** Provided records follows **
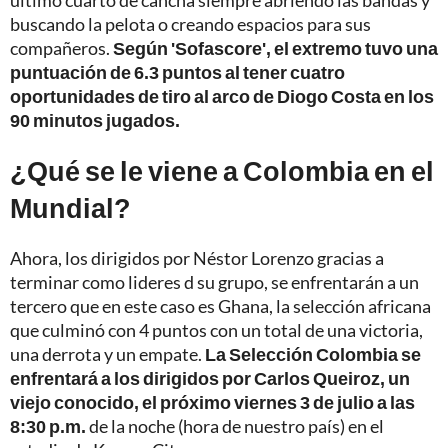
buscando la pelota o creando espacios para sus
compañeros.
Según 'Sofascore', el extremo tuvo una
puntuación de 6.3 puntos al tener cuatro
oportunidades de tiro al arco de Diogo Costa en los
90 minutos jugados.
¿Qué se le viene a Colombia en el
Mundial?
Ahora, los dirigidos por Néstor Lorenzo gracias a
terminar como lideres d su grupo, se enfrentarán a un
tercero que en este caso es Ghana, la selección africana
que culminó con 4 puntos con un total de una victoria,
una derrota y un empate.
La Selección Colombia se
enfrentará a los dirigidos por Carlos Queiroz, un
viejo conocido, el próximo viernes 3 de julio a las
8:30 p.m.
de la noche (hora de nuestro país) en el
** End of Provided records **
> **Problem requirements**
Output each entry shown above exactly as it stands, with all pictures removed.

> **Task solution**
buscando la pelota o creando espacios para sus
compañeros.
Según 'Sofascore', el extremo tuvo una
puntuación de 6.3 puntos al tener cuatro
oportunidades de tiro al arco de Diogo Costa en los
90 minutos jugados.
¿Qué se le viene a Colombia en el
Mundial?
Ahora, los dirigidos por Néstor Lorenzo gracias a
terminar como lideres d su grupo, se enfrentarán a un
tercero que en este caso es Ghana, la selección africana
que culminó con 4 puntos con un total de una victoria,
una derrota y un empate.
La Selección Colombia se
enfrentará a los dirigidos por Carlos Queiroz, un
viejo conocido, el próximo viernes 3 de julio a las
8:30 p.m.
de la noche (hora de nuestro país) en el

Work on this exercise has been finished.